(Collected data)
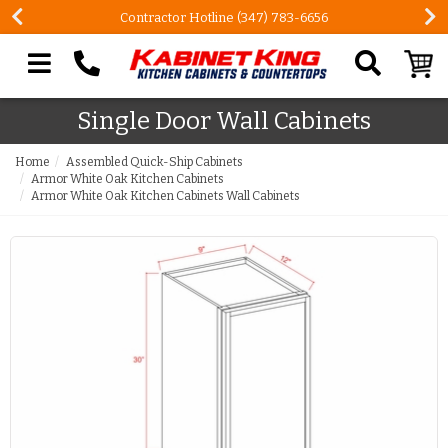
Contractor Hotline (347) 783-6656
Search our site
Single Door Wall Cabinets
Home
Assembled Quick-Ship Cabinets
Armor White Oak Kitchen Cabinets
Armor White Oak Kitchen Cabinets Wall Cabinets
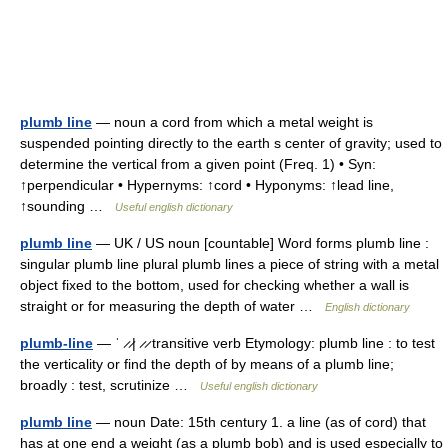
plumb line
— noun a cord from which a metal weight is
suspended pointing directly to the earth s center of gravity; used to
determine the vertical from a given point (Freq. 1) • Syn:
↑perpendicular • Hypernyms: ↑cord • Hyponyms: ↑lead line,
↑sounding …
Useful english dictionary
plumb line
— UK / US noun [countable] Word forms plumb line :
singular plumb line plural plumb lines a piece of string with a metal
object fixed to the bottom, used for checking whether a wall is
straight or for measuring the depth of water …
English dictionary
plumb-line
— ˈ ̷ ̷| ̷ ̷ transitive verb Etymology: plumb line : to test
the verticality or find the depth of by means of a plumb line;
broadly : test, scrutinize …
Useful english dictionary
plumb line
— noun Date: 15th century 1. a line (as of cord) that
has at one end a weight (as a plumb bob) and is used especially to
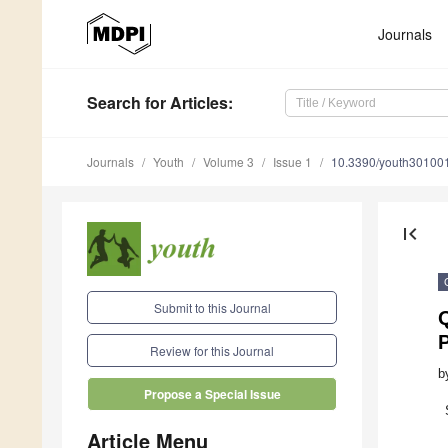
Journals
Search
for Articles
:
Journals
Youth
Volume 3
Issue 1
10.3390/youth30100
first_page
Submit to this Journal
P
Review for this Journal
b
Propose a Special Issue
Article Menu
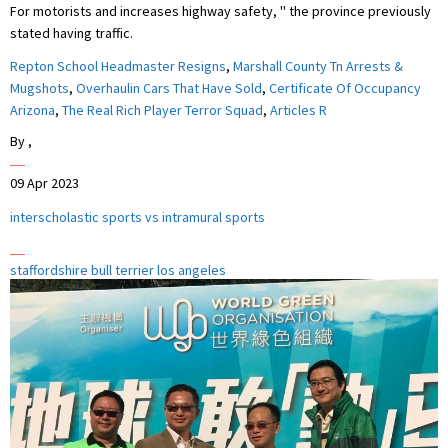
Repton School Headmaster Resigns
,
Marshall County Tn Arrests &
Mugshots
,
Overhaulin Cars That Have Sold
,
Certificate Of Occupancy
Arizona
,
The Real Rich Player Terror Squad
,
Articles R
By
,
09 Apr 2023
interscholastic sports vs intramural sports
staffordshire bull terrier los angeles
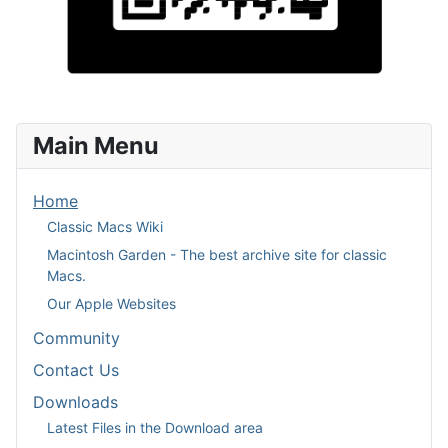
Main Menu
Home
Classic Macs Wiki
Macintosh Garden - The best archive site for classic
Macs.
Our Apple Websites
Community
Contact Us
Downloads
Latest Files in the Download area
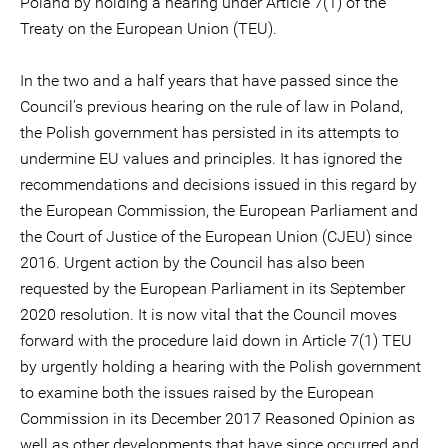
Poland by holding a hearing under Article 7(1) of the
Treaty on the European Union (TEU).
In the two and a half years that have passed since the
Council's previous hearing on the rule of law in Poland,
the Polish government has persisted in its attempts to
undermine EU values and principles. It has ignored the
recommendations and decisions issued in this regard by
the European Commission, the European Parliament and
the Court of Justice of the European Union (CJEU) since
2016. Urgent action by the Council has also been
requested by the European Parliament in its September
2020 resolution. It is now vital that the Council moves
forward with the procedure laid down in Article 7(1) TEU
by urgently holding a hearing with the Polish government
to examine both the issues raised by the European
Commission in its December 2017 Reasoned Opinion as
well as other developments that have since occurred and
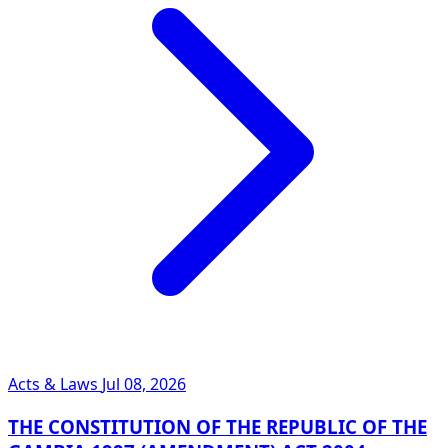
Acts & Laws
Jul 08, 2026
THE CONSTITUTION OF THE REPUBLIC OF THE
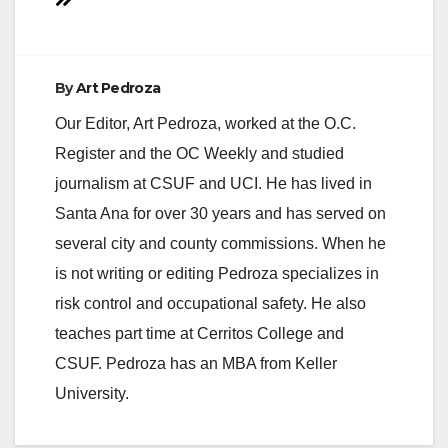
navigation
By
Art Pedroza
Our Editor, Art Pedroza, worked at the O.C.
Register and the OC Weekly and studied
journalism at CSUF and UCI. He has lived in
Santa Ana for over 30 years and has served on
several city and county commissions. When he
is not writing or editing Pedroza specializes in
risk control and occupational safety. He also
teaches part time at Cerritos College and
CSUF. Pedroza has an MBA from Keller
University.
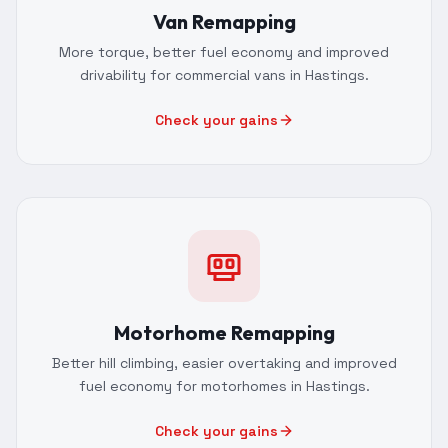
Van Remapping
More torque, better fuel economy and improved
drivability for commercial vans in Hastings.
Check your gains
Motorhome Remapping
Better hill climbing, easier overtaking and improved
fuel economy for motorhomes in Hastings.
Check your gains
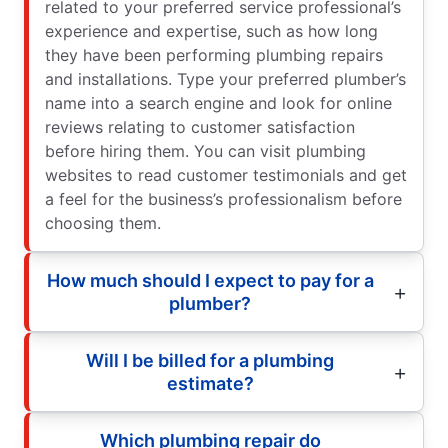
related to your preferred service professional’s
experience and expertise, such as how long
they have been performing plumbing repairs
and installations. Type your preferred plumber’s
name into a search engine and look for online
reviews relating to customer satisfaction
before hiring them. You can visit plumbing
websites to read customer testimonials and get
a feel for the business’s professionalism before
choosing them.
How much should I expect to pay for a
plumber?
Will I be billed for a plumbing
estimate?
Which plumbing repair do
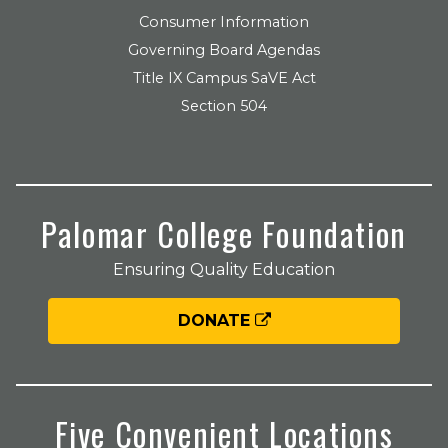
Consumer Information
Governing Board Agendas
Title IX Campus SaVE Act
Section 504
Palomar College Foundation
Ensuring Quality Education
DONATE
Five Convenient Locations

* [BRIEF]: Set down the entries shown above once more, exactly as they read, but without pictures.

* [WRITTEN SOLUTION]:
Contractor Hotline (347) 783-6656
Search our site
Single Door Wall Cabinets
Home
Assembled Quick-Ship Cabinets
Armor White Oak Kitchen Cabinets
Armor White Oak Kitchen Cabinets Wall Cabinets
plumb line
— noun a cord from which a metal weight is
suspended pointing directly to the earth s center of gravity; used to
determine the vertical from a given point (Freq. 1) • Syn:
↑perpendicular • Hypernyms: ↑cord • Hyponyms: ↑lead line,
↑sounding …
Useful english dictionary
plumb line
— UK / US noun [countable] Word forms plumb line :
singular plumb line plural plumb lines a piece of string with a metal
object fixed to the bottom, used for checking whether a wall is
straight or for measuring the depth of water …
English dictionary
plumb-line
— ˈ ̷ ̷| ̷ ̷ transitive verb Etymology: plumb line : to test
the verticality or find the depth of by means of a plumb line;
broadly : test, scrutinize …
Useful english dictionary
plumb line
— noun Date: 15th century 1. a line (as of cord) that
has at one end a weight (as a plumb bob) and is used especially to
Journals
Search
for Articles
:
Journals
Youth
Volume 3
Issue 1
10.3390/youth30100
first_page
Submit to this Journal
P
Review for this Journal
b
Propose a Special Issue
Article Menu
Repton School Headmaster Resigns
,
Marshall County Tn Arrests &
Mugshots
,
Overhaulin Cars That Have Sold
,
Certificate Of Occupancy
Arizona
,
The Real Rich Player Terror Squad
,
Articles R
By
,
09 Apr 2023
interscholastic sports vs intramural sports
staffordshire bull terrier los angeles
Main Menu
Home
Classic Macs Wiki
Macintosh Garden - The best archive site for classic
Macs.
Our Apple Websites
Community
Contact Us
Downloads
Latest Files in the Download area
Poland by holding a hearing under Article 7(1) of the
Treaty on the European Union (TEU).
In the two and a half years that have passed since the
Council's previous hearing on the rule of law in Poland,
the Polish government has persisted in its attempts to
undermine EU values and principles. It has ignored the
recommendations and decisions issued in this regard by
the European Commission, the European Parliament and
the Court of Justice of the European Union (CJEU) since
2016. Urgent action by the Council has also been
requested by the European Parliament in its September
2020 resolution. It is now vital that the Council moves
forward with the procedure laid down in Article 7(1) TEU
by urgently holding a hearing with the Polish government
to examine both the issues raised by the European
Commission in its December 2017 Reasoned Opinion as
well as other developments that have since occurred and
Acts & Laws
Jul 08, 2026
THE CONSTITUTION OF THE REPUBLIC OF THE
navigation
By
Art Pedroza
Our Editor, Art Pedroza, worked at the O.C.
Register and the OC Weekly and studied
journalism at CSUF and UCI. He has lived in
Santa Ana for over 30 years and has served on
several city and county commissions. When he
is not writing or editing Pedroza specializes in
risk control and occupational safety. He also
teaches part time at Cerritos College and
CSUF. Pedroza has an MBA from Keller
University.
Van Remapping
More torque, better fuel economy and improved
drivability for commercial vans in Hastings.
Check your gains
Motorhome Remapping
Better hill climbing, easier overtaking and improved
fuel economy for motorhomes in Hastings.
Check your gains
related to your preferred service professional’s
experience and expertise, such as how long
they have been performing plumbing repairs
and installations. Type your preferred plumber’s
name into a search engine and look for online
reviews relating to customer satisfaction
before hiring them. You can visit plumbing
websites to read customer testimonials and get
a feel for the business’s professionalism before
choosing them.
How much should I expect to pay for a
plumber?
Will I be billed for a plumbing
estimate?
Which plumbing repair do
Consumer Information
Governing Board Agendas
Title IX Campus SaVE Act
Section 504
Palomar College Foundation
Ensuring Quality Education
DONATE
Five Convenient Locations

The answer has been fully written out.